→ **Task to carry out**: Your copy of the entries must be exact, and it must not include the pictures.

Extracted records
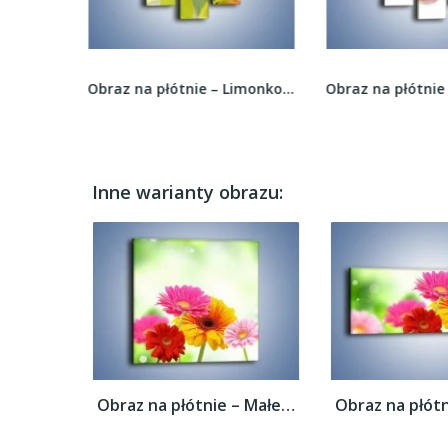
Obraz na płótnie – Limonkowy kwiat –...
Obraz na płótnie – Kwiatem w stronę słońca –...
Inne warianty obrazu:
Obraz na płótnie – Małe kolorowe gerberki...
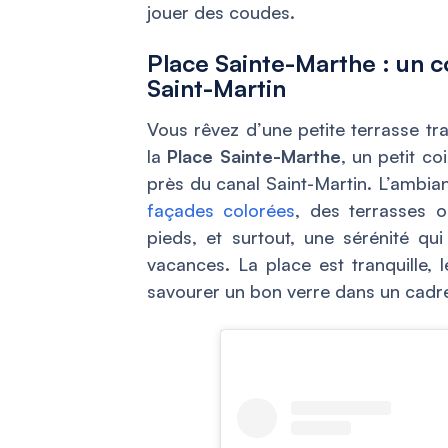
jouer des coudes.
Place Sainte-Marthe : un c
Saint-Martin
Vous rêvez d’une petite terrasse tra
la
Place Sainte-Marthe
, un petit c
près du canal Saint-Martin. L’ambianc
façades colorées
, des terrasses o
pieds, et surtout, une sérénité 
vacances. La place est tranquille, 
savourer un bon verre dans un cadre 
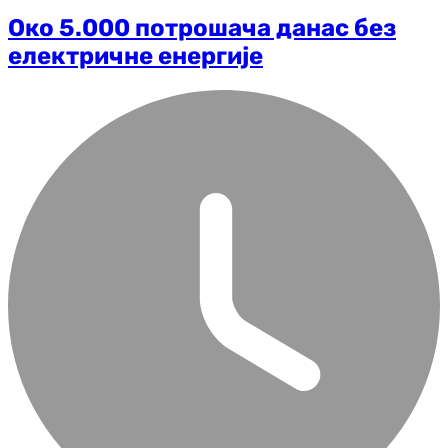
Око 5.000 потрошача данас без
електричне енергије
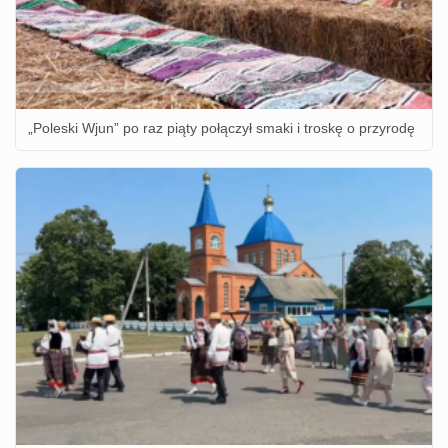
„Poleski Wjun” po raz piąty połączył smaki i troskę o przyrodę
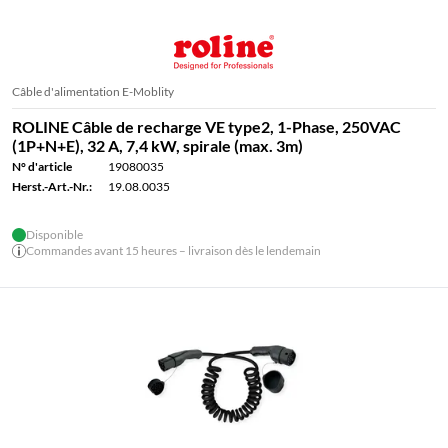
Câble d'alimentation E-Moblity
ROLINE Câble de recharge VE type2, 1-Phase, 250VAC
(1P+N+E), 32 A, 7,4 kW, spirale (max. 3m)
N° d'article
19080035
Herst.-Art.-Nr.:
19.08.0035
Disponible
Commandes avant 15 heures – livraison dès le lendemain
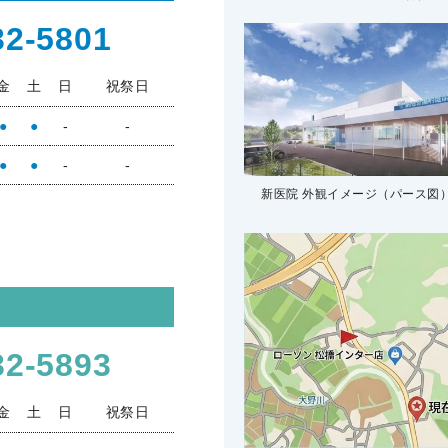
32-5801
金
土
日
祝祭日
●
●
-
-
●
●
-
-
新医院 外観イメージ
（パース図
32-5893
金
土
日
祝祭日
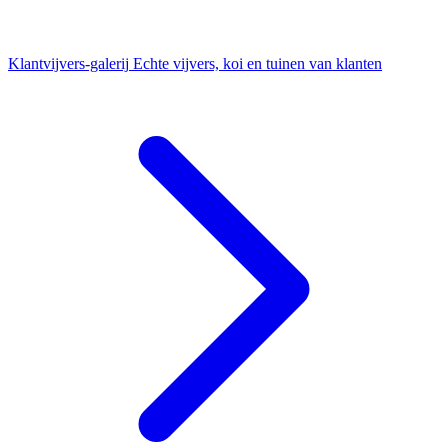
Klantvijvers-galerij
Echte vijvers, koi en tuinen van klanten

→ **Answer box**:
Obraz na płótnie – Limonkowy kwiat –...
Obraz na płótnie – Kwiatem w stronę słońca –...
Inne warianty obrazu:
Obraz na płótnie – Małe kolorowe gerberki...
jouer des coudes.
Place Sainte-Marthe : un c
Saint-Martin
Vous rêvez d’une petite terrasse tra
la
Place Sainte-Marthe
, un petit c
près du canal Saint-Martin. L’ambianc
façades colorées
, des terrasses o
pieds, et surtout, une sérénité 
vacances. La place est tranquille, 
savourer un bon verre dans un cadre 
Око 5.000 потрошача данас без
електричне енергије
„Poleski Wjun” po raz piąty połączył smaki i troskę o przyrodę
Câble d'alimentation E-Moblity
ROLINE Câble de recharge VE type2, 1-Phase, 250VAC
(1P+N+E), 32 A, 7,4 kW, spirale (max. 3m)
N° d'article
19080035
Herst.-Art.-Nr.:
19.08.0035
Disponible
Commandes avant 15 heures – livraison dès le lendemain
32-5801
金
土
日
祝祭日
●
●
-
-
●
●
-
-
新医院 外観イメージ
（パース図
32-5893
金
土
日
祝祭日
Klantvijvers-galerij
Echte vijvers, koi en tuinen van klanten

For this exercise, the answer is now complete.